Now, go put in a DVD. The chili needs about two hours of simmer to get the beans tender. (You will need to return to your pot several times to skim the foam that forms on top. I use a simple strainer that I drag through the foam. If you scoop up some of the beans/mirepoix with the foam, just rinse those pieces off under the tap and return them to the pot.)
When the end credits are rolling, return to the kitchen.

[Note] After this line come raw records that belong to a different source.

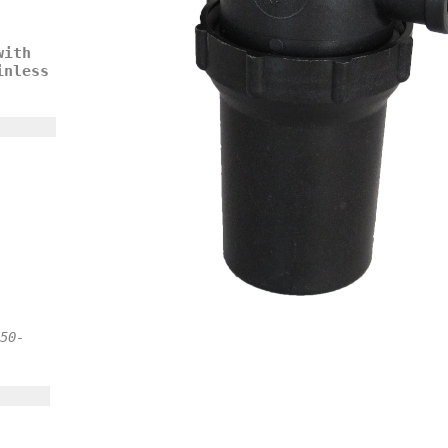
with
inless
50-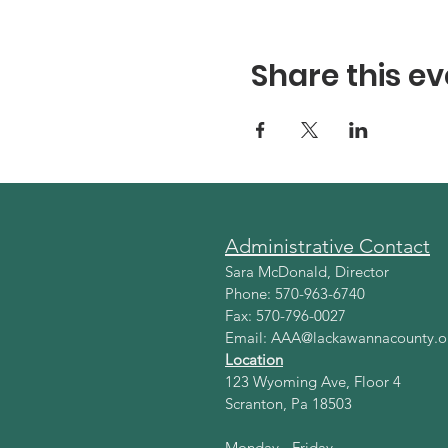
Share this ev
Administrative Contact
Sara McDonald, Director
Phone: 570-963-6740
Fax: 570-796-0027
Email:
AAA@lackawannacounty.o
Location
123 Wyoming Ave, Floor 4
Scranton, Pa 18503
Monday - Friday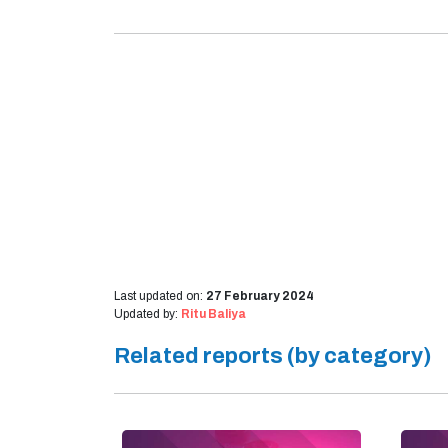
Last updated on:
27 February 2024
Updated by:
Ritu Baliya
Related reports (by category)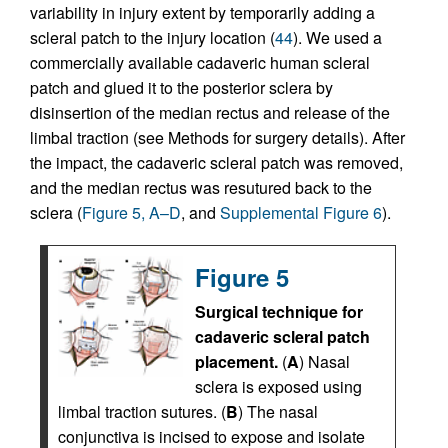
variability in injury extent by temporarily adding a
scleral patch to the injury location (
44
). We used a
commercially available cadaveric human scleral
patch and glued it to the posterior sclera by
disinsertion of the median rectus and release of the
limbal traction (see Methods for surgery details). After
the impact, the cadaveric scleral patch was removed,
and the median rectus was resutured back to the
sclera (
Figure 5, A–D
, and
Supplemental Figure 6
).
Figure 5
Surgical technique for
cadaveric scleral patch
placement.
(
A
) Nasal
sclera is exposed using
limbal traction sutures. (
B
) The nasal
conjunctiva is incised to expose and isolate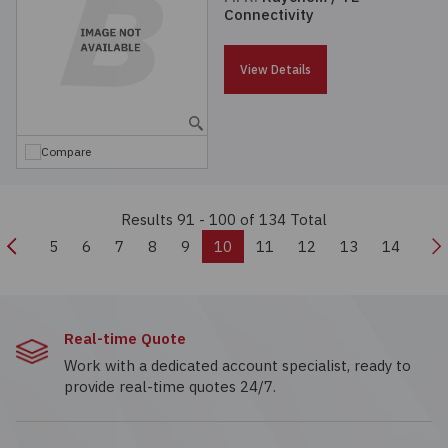
Connectivity
View Details
Compare
Results 91 - 100
of 134 Total
Previous
N
5
6
7
8
9
10
11
12
13
14
Real-time Quote
Work with a dedicated account specialist, ready to
provide real-time quotes 24/7.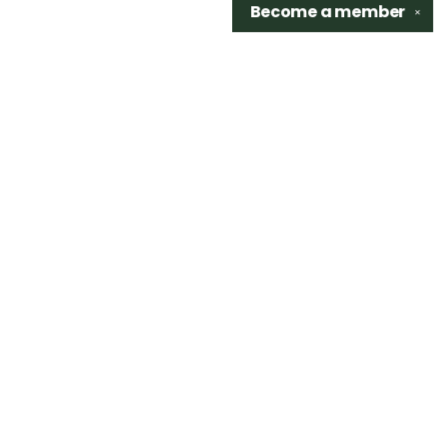
Become a
member
✕
Find us at
Sidetrack Bookshop
325 S. Washington Ave.
Royal Oak
,
48067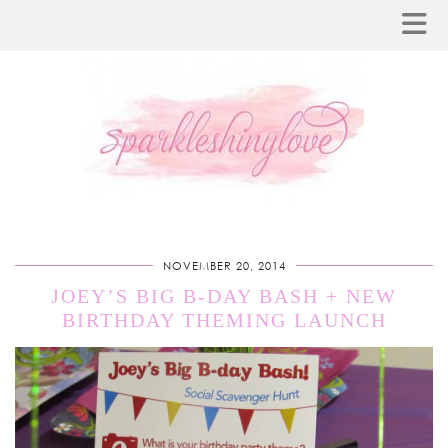
NOVEMBER 20, 2014
JOEY’S BIG B-DAY BASH + NEW
BIRTHDAY THEMING LAUNCH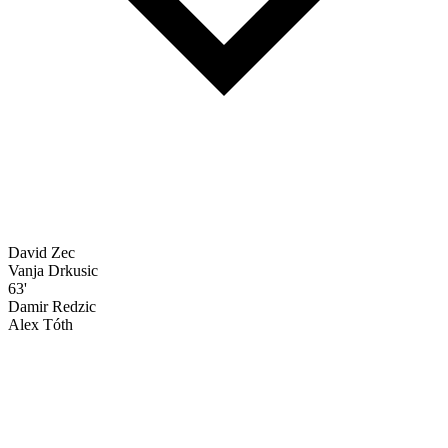
David Zec
Vanja Drkusic
63'
Damir Redzic
Alex Tóth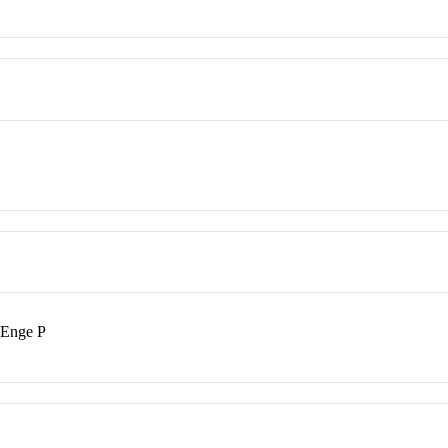
 Enge P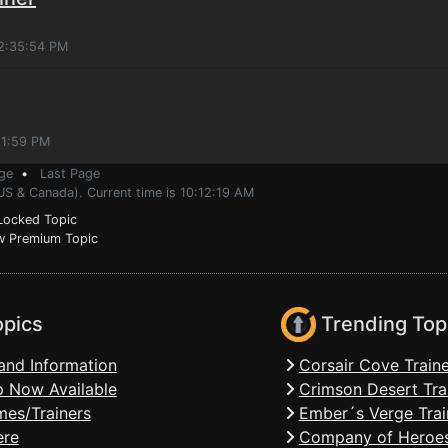
12:35:54 PM
21:59 PM
ge
•
Last Page
US & Canada). Current time is 10:12:19 AM
ocked Topic
 Premium Topic
opics
Trending Top
and Information
Corsair Cove Traine
 Now Available
Crimson Desert Tra
mes/Trainers
Ember´s Verge Trai
ere
Company of Heroes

Fish a bean out of the pot with a spoon and taste it to check tenderness. If it’s still a bit stiff, continue simmering. But, if you find it to be acceptably soft, it’s now time to add your roux. The roux, after a night in the fridge, will be about the consistency of play-doh. With a knife, slice off about 1/4 and cut that into smaller pieces. Add them to the still simmering liquid. Stir the pot to melt and incorporate the roux. The liquid will slowly thicken as a result. If the chili doesn’t get to the right consistency in 2-3 minutes, add some more until you get there. Save whatever you don’t use to thicken other stuff. The roux will keep up to several months in the ‘fridge as long as it’s wrapped.
You’re galloping toward the finish line at this point.
Add the roasted garlic sauce, chopped chicken meat, the sausage, and the parsley and stir it up (little darling).
Finally, adjust the flavor to your liking with salt and hot sauce.
This is a very flexible dish and will tolerate a lot of adjustment. If you want to add freshly chopped peppers, or lemon zest/juice, or omit rosemary, or substitute pork – go ahead.
Now for wine.
As for a wine, light to medium-bodied red with some zing is just what’s called for. I would strongly recommend a Grenache (Garnacha, if it’s from Spain) such as our Tres Picos Vinas Viejas (Old Vine). It has intense flavors of black raspberry, black cherry, and black pepper (a bunch of black things) along with enough body to stand-up to the chili.
Another solid recommendation would be a Cotes du Rhone, such as the Domaine Mordoree 2010. It’s a dark ruby with flavors of black currant and violet. Melted and fine tannins, this wine has a good finish and is an earthy match for the chili.